Впрочем, дело, как нам представляется, было не в десятилетней тургеневской отлучке. Россия – не та страна, в которой способы и привычки хозяйствования, устойчивые формы поведения социальных слоев и национальное самосознание меняются быстро и радикально. Причина отвержения одного из центральных персонажей «Нови», впрочем, как и всего романа в целом, заключалась в том, что «герой» этот для России вовсе не героичен и уж тем более не централен. Действительно, выведенный писателем тип труженика был широко распространен в капиталистической Европе, для нее он был нормальным и обычным, а потому и центральным. И если Тургенева можно упрекнуть в его «незнании» России, так это только в том отношении, что, будучи убежденным сторонником рационального прогрессивного пути развития своей родины, он, может быть, мало это сознавая, к увиденному в России «зародышу» в лице Соломина-хозяина прибавил некоторую степень обычности и «центральности», имеющей место в Европе и вовсе не свойственной почве русской.
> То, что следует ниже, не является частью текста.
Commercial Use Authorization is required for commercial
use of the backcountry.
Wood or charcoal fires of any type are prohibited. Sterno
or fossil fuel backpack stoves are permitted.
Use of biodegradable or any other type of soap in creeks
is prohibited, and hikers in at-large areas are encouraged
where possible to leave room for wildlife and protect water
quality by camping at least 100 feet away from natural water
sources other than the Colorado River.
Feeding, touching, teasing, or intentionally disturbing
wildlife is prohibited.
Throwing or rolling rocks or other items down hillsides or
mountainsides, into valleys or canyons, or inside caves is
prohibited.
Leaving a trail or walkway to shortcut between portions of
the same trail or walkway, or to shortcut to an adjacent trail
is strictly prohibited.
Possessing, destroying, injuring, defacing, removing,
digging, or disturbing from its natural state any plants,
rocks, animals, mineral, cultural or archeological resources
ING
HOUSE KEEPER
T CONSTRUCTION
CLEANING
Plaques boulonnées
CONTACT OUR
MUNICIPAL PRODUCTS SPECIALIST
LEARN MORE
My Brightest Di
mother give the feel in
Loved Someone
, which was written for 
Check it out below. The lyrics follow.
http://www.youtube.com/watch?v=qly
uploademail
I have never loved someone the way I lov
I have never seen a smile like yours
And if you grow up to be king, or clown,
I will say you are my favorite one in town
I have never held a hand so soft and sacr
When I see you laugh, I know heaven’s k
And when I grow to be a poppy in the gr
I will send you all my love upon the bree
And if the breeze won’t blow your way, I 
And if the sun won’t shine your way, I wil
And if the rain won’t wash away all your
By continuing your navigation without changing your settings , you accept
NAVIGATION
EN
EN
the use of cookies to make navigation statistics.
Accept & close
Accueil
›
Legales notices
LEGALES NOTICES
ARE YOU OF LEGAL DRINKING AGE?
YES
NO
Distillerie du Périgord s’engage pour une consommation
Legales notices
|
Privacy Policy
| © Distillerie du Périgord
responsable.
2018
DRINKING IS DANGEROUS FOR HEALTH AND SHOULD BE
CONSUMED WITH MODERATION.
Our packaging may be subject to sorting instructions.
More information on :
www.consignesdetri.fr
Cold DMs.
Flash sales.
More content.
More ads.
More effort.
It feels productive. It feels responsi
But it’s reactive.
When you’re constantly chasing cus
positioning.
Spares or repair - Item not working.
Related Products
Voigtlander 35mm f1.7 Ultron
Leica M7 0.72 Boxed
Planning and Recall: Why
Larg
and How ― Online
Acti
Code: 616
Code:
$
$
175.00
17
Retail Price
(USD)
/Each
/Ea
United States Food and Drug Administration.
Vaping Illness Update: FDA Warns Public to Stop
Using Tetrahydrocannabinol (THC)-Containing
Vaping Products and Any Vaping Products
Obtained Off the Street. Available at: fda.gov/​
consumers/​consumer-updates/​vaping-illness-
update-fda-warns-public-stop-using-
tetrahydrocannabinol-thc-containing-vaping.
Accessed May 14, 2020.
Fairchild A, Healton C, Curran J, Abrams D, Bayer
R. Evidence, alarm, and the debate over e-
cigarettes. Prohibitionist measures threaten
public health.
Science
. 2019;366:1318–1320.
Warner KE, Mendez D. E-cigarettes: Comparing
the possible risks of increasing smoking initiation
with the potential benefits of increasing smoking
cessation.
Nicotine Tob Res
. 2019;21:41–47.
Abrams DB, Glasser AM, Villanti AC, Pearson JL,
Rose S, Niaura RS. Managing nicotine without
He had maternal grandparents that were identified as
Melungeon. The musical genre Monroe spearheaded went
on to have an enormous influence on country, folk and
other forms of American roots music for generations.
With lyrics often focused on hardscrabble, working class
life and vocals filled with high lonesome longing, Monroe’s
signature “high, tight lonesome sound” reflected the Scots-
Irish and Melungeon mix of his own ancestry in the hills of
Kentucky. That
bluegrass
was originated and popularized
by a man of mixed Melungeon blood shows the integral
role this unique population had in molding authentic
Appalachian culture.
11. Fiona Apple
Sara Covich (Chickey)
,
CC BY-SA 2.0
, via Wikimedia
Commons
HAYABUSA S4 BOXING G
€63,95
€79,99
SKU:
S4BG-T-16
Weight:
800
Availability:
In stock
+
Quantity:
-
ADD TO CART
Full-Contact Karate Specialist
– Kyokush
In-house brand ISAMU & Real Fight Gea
Также надо отметить, что Соломин как персонаж получает иную трактовку, если смотреть на него не в рамках одного романа, а в череде всех шести произведений, в том числе и с точки зрения развития в каждом из них фигуры центрального героя с присущей ему своей собственной мерой «позитивного начала». Однако, подчеркнем еще раз, такой ракурс предлагается только нами, и он вовсе не принят в традиционном литературоведческом анализе. Так, такой тонкий знаток художественной прозы, как писатель Владимир Набоков, придерживался иного мнения на счет тургеневских героев. По его мнению, как мы отмечали, тургеневским персонажам не были свойственны такие качества, как «сила воли» и «неистовое хладнокровие», без которых надеяться на доведение до конца какого-либо благого дела в условиях российской действительности было нельзя.
Однако для России, в контексте имевшегося в ней в то время идеологического спектра, Соломин был персонаж чуждый и даже опасный. Народникам он не подходил, поскольку смысл их политического будущего состоял либо в мирно-постепенной, либо в насильственно-быстрой, но тем не менее радикализации крестьянства, в его доведении до революционного выступления. Со славянофильской идеологией Соломин – западник, рационалист и индивидуалист – не согласовывался по исходным определениям. Для правительственных же кругов, все более тяготевших к новым отечественным формам «либерализма» («вежливо, но в зубы»), он был опасен своим демократизмом и несомненной приверженностью принципу правового ограничения самовластия. Естественно, что в таком идейно-мировоззренческом контексте Тургенев оказывался писателем лишним и вредным, а потому и «чуждым», по приведенной оценке, например, Ф. Достоевского, российской жизни 70-х годов XIX столетия. Сделав эти предварительные замечания, перейдем к содержательно-мировоззренческому рассмотрению романа.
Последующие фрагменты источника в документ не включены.